» **WHAT THE TASK REQUIRES**: Search the material below for the word "temperatura". Copy every line that has it.

» **GIVEN DATA**:

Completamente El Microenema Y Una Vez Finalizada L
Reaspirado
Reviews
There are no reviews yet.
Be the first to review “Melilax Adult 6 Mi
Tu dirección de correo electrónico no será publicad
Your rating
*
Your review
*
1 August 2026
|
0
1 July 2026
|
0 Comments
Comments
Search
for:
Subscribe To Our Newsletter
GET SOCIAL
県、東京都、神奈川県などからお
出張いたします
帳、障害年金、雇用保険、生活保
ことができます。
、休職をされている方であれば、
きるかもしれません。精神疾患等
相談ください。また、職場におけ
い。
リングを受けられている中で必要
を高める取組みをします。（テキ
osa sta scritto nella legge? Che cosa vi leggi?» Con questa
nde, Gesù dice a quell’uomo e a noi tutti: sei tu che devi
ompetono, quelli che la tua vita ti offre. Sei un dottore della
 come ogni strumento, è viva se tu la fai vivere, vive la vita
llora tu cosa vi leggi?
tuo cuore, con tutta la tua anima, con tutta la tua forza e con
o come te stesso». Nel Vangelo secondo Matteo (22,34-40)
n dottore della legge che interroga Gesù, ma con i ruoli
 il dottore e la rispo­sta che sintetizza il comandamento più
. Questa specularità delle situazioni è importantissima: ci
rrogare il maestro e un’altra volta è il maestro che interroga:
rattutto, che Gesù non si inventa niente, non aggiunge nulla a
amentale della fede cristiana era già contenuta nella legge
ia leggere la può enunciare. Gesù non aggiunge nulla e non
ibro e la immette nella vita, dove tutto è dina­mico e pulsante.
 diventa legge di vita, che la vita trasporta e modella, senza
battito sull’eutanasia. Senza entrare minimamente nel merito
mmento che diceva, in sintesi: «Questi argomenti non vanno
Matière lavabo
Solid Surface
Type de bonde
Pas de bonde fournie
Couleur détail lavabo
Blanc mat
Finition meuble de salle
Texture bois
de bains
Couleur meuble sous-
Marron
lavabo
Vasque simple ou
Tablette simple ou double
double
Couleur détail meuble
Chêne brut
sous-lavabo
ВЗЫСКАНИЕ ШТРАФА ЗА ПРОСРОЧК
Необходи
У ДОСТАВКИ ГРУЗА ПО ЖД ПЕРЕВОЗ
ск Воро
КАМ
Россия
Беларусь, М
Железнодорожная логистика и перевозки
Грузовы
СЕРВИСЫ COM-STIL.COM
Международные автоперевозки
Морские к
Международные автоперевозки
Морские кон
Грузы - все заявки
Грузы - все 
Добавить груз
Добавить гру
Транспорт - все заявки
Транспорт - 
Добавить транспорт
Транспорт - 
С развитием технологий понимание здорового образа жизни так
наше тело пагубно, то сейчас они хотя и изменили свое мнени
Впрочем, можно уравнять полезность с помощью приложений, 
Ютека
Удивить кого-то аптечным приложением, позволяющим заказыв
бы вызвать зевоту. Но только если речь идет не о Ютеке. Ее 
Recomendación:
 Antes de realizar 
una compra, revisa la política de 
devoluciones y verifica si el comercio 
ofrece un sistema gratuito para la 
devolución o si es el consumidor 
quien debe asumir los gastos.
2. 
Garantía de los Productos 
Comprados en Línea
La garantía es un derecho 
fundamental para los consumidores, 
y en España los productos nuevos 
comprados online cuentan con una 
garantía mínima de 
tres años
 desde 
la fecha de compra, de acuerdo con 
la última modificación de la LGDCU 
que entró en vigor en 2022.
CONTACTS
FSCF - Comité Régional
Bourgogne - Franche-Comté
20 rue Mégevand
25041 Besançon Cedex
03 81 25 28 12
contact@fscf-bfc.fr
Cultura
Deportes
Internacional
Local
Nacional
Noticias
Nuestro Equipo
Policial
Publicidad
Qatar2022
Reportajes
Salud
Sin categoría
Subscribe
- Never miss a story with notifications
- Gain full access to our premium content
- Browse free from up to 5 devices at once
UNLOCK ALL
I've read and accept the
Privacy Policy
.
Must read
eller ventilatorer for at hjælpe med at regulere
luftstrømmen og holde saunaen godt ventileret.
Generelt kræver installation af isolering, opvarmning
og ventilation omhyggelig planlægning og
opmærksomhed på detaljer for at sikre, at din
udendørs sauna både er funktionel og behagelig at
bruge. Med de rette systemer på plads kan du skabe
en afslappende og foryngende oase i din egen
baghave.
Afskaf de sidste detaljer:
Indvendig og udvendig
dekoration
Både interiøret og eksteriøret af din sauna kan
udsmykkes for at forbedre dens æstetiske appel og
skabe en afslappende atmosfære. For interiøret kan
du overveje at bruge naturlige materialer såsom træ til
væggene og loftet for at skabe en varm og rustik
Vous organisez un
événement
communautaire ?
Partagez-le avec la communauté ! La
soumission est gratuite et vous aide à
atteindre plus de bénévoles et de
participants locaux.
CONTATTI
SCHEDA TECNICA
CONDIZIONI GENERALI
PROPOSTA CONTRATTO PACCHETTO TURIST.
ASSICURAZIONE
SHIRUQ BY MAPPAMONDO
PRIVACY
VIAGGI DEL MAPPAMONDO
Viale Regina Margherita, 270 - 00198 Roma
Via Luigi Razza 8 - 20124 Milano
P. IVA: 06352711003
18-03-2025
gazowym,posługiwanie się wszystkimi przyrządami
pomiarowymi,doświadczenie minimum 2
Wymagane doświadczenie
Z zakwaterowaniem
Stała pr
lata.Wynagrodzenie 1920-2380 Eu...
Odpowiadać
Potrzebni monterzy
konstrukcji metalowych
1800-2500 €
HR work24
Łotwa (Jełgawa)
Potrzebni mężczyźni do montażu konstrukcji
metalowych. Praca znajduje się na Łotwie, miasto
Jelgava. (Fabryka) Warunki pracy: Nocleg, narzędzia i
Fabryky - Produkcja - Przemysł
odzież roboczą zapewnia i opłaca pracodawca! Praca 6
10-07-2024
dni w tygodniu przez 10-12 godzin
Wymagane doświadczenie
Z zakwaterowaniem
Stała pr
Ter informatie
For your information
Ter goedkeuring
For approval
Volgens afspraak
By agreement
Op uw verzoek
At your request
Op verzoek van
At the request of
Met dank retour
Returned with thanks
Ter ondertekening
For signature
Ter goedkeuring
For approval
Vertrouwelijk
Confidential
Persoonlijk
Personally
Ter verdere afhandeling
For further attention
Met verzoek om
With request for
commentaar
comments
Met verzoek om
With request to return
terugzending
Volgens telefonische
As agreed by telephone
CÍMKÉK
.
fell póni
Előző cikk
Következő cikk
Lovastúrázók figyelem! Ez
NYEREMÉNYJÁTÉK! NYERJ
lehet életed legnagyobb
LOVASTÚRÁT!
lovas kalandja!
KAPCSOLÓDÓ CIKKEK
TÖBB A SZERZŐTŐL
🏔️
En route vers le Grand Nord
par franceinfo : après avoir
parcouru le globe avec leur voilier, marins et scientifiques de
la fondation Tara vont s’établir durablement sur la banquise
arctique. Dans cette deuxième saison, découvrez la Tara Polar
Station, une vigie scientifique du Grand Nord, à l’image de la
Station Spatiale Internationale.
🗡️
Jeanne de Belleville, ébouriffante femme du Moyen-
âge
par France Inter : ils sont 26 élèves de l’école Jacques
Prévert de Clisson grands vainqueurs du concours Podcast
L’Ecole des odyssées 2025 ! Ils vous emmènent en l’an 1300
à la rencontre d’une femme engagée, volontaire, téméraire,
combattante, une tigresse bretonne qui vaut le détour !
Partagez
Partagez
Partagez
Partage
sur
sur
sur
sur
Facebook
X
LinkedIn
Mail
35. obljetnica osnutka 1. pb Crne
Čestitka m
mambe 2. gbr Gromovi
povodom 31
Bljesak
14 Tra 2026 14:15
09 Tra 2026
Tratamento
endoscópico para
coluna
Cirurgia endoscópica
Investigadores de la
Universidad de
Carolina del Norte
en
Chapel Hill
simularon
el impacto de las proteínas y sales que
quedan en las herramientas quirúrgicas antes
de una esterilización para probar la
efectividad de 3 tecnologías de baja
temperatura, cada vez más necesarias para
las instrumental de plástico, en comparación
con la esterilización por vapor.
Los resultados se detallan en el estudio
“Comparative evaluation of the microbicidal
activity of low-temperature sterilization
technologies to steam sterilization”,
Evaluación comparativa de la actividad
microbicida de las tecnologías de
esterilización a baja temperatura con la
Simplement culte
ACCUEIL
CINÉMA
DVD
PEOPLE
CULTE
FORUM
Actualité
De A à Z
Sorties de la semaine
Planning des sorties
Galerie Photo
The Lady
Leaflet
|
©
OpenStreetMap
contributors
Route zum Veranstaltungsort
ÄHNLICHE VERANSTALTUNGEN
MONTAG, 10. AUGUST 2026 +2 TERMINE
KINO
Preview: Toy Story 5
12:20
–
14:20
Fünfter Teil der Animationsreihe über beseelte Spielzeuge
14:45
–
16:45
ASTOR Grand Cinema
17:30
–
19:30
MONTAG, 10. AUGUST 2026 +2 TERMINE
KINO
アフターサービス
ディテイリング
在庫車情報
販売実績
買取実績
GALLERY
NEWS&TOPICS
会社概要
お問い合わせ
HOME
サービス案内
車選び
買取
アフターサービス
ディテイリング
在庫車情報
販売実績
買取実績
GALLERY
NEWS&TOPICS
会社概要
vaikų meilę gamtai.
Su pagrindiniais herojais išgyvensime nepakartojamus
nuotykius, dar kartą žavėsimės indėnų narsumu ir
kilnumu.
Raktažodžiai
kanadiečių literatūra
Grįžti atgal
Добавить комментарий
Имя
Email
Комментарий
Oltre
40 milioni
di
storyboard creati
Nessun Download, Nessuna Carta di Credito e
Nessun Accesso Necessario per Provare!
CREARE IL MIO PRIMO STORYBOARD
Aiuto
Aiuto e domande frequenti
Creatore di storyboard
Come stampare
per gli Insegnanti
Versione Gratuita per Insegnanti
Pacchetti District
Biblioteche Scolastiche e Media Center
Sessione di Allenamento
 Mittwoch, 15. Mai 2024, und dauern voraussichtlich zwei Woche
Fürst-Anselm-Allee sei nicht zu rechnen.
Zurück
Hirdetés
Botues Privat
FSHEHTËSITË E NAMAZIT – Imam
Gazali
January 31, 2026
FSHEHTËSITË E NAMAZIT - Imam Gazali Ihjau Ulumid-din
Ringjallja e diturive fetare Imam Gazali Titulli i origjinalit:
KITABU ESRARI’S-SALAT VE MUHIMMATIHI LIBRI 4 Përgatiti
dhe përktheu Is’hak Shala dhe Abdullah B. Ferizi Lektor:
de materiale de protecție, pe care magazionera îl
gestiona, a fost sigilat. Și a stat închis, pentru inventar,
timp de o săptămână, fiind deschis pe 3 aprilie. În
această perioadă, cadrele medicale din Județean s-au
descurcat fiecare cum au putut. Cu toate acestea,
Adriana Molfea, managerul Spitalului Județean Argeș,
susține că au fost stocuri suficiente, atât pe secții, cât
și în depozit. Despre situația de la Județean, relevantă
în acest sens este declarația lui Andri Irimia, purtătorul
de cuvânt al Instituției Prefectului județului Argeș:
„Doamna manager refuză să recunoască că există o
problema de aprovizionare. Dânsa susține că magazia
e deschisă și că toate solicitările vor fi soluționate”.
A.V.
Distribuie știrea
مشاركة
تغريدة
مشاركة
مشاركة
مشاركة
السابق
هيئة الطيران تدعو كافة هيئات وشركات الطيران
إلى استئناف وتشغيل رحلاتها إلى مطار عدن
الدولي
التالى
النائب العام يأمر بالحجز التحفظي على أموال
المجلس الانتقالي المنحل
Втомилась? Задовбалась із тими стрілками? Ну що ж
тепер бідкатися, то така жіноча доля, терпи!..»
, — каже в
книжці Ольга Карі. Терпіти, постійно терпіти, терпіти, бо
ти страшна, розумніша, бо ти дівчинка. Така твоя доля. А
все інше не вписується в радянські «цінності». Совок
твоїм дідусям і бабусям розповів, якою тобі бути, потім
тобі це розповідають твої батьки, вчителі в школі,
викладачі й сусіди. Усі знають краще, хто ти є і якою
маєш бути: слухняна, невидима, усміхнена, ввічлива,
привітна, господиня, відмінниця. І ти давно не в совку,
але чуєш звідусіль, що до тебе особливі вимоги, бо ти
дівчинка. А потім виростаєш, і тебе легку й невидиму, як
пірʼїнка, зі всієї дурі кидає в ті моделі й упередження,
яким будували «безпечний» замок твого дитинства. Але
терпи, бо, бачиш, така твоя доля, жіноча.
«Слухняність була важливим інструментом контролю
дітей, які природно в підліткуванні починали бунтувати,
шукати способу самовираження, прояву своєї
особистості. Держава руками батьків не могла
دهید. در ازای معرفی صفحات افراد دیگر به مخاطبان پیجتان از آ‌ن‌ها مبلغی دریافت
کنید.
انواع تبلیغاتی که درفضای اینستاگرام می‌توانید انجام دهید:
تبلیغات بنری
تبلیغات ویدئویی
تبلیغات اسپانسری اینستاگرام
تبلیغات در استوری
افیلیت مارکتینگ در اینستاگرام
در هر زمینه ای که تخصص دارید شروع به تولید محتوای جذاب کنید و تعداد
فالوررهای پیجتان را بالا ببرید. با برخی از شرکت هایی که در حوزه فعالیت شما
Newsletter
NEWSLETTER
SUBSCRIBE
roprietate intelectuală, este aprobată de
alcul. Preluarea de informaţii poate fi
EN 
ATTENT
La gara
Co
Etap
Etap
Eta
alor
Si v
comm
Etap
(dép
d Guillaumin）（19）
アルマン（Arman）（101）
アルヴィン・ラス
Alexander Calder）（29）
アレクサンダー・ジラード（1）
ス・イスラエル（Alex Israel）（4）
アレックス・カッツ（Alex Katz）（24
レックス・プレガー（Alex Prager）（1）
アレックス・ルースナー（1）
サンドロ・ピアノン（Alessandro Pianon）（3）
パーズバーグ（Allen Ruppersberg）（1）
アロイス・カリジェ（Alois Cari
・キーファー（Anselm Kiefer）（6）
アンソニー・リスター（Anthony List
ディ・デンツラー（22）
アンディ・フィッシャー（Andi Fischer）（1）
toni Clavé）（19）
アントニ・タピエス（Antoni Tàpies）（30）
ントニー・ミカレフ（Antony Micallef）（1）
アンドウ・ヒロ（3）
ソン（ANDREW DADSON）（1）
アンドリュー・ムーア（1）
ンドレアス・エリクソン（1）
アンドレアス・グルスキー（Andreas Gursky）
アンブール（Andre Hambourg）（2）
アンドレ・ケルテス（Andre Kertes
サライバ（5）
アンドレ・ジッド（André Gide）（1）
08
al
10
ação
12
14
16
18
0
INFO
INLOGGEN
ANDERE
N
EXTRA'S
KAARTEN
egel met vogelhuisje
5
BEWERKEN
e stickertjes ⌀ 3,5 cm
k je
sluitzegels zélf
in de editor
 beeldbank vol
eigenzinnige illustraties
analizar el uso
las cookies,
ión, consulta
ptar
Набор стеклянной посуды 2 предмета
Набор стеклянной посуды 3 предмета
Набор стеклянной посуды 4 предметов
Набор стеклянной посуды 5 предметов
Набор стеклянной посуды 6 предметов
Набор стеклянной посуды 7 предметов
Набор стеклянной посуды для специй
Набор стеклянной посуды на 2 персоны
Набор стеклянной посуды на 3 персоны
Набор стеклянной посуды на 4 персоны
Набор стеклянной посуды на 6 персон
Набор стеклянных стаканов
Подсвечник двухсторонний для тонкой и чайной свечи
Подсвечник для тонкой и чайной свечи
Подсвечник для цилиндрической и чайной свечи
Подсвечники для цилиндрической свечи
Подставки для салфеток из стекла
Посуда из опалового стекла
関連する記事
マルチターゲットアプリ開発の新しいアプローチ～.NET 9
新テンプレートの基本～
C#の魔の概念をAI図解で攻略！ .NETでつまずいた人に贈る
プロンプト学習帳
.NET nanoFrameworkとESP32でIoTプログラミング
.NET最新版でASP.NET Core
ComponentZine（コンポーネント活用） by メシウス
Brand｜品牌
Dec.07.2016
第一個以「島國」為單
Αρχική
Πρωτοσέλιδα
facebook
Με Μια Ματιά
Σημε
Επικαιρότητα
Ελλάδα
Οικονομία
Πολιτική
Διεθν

» **WRITTEN RESPONSE**:
temperatura, cada vez más necesarias para
esterilización a baja temperatura con la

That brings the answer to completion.